To address this, the project will explore the ability of LLMs to adhere to context-specific privacy norms, using the theory of Contextual Integrity.
Looking for students in 3rd year or higher.
Duties and Responsibilities:
Students will assist in analyzing various LLM models.
Specific tasks include:
1) conducting a comprehensive literature review of existing privacy-related LLM methodologies
2) investigating the model’s properties, such as capacity, alignment, few-shot prompting, and chain-of-thought prompting, with a focus on aligning these models with privacy norms and expectations;
3) contributing to the development of a framework aimed at improving LLM alignment by fine-tuning the models to better align with existing policies and expectations.

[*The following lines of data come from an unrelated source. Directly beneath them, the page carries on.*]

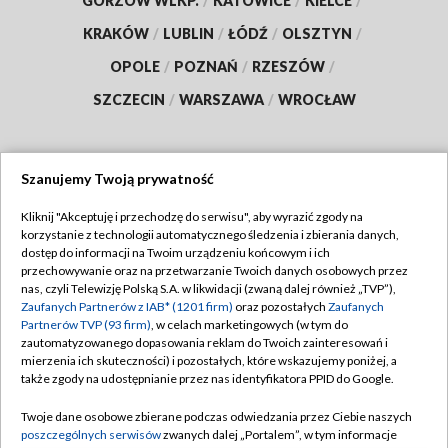
GORZÓW WLKP.
/
KATOWICE
/
KIELCE
/
KRAKÓW
/
LUBLIN
/
ŁÓDŹ
/
OLSZTYN
/
OPOLE
/
POZNAŃ
/
RZESZÓW
/
SZCZECIN
/
WARSZAWA
/
WROCŁAW
Szanujemy Twoją prywatność
Dołącz do nas:
Kliknij "Akceptuję i przechodzę do serwisu", aby wyrazić zgody na
korzystanie z technologii automatycznego śledzenia i zbierania danych,
TVP
dostęp do informacji na Twoim urządzeniu końcowym i ich
Abonament TVP
przechowywanie oraz na przetwarzanie Twoich danych osobowych przez
Regulamin TVP
nas, czyli Telewizję Polską S.A. w likwidacji (zwaną dalej również „TVP”),
Emisja w TVP
Zaufanych Partnerów z IAB* (1201 firm)
oraz pozostałych
Zaufanych
Polityka prywatności
Partnerów TVP (93 firm)
, w celach marketingowych (w tym do
Centrum informacji TVP
Moje zgody
zautomatyzowanego dopasowania reklam do Twoich zainteresowań i
mierzenia ich skuteczności) i pozostałych, które wskazujemy poniżej, a
Naziemna Telewizja Cyfrowa
Pomoc
także zgody na udostępnianie przez nas identyfikatora PPID do Google.
Sklep TVP
Biuro reklamy
Twoje dane osobowe zbierane podczas odwiedzania przez Ciebie naszych
Rada Programowa
poszczególnych serwisów
zwanych dalej „Portalem”, w tym informacje
Kontakt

See this paper for reference: https://arxiv.org/abs/2409.03735.
Desired Technical Skills:
* Proven programming and data analysis skills
* Experience working with ML and LLM models.
Desired Course(s): Course on ML and LLM, Data analysis.
Other Desired Qualifications:
* Experience with data analysis using Jupyter and/or R
* Interest in usable privacy, critical analysis of systems, and of privacy-related regulations
* Ability to work independently
Examination of Privacy Practices in Apps and Digital Platforms
Professor: Yan Shvartzshnaider
Contact Info: rhythm.lab@yorku.ca
Lab Website: https://www.yorku.ca/lassonde/privacy/
Position Type: Lassonde Undergraduate Research Award (LURA); NSERC Undergraduate Student Research Award (USRA)
Open Positions: 2
Project Description: Modern sociotechnical systems share and collect vast amounts of information. These systems violate users’ privacy by ignoring the context in which the information is shared and by implementing privacy models that fail to incorporate contextual information norms. Using techniques in natural language processing, machine learning, network, and data analysis, this project is set to explore the privacy implications of mobile apps, online platforms, and other systems in different social contexts/settings.
To tackle this challenge, the project will operationalize a cutting-edge privacy theory and methodologies to conduct an analysis of existing technologies and design privacy-enhancing tools used in the educational context.
Looking for students in 3rd year or higher.
Duties and Responsibilities: Students will develop privacy-enhancing mechanisms that ensure that information flows in accordance with users’ expectations and established societal norms and design. Specific tasks include: comprehensive literature review of existing methodologies and tools, analysis of privacy policies and regulations, visualization of information collection practices, and design of a web-based interface for analyzing extracted privacy statements to identify vague, misleading, or incomplete privacy statements.
Desired Technical Skills: Experience with machine learning, natural language processing techniques, Good programming skills overall, and experience in using Jupyter and/or R for data analysis.
Desired Course(s): Software engineering, computer science, and information science students. Note: students with diverse backgrounds, including in technical fields, social sciences and humanities are encouraged to apply.
Other Desired Qualifications: HCI design and web development. interest in usable privacy, critical analysis of privacy policies and privacy related regulation.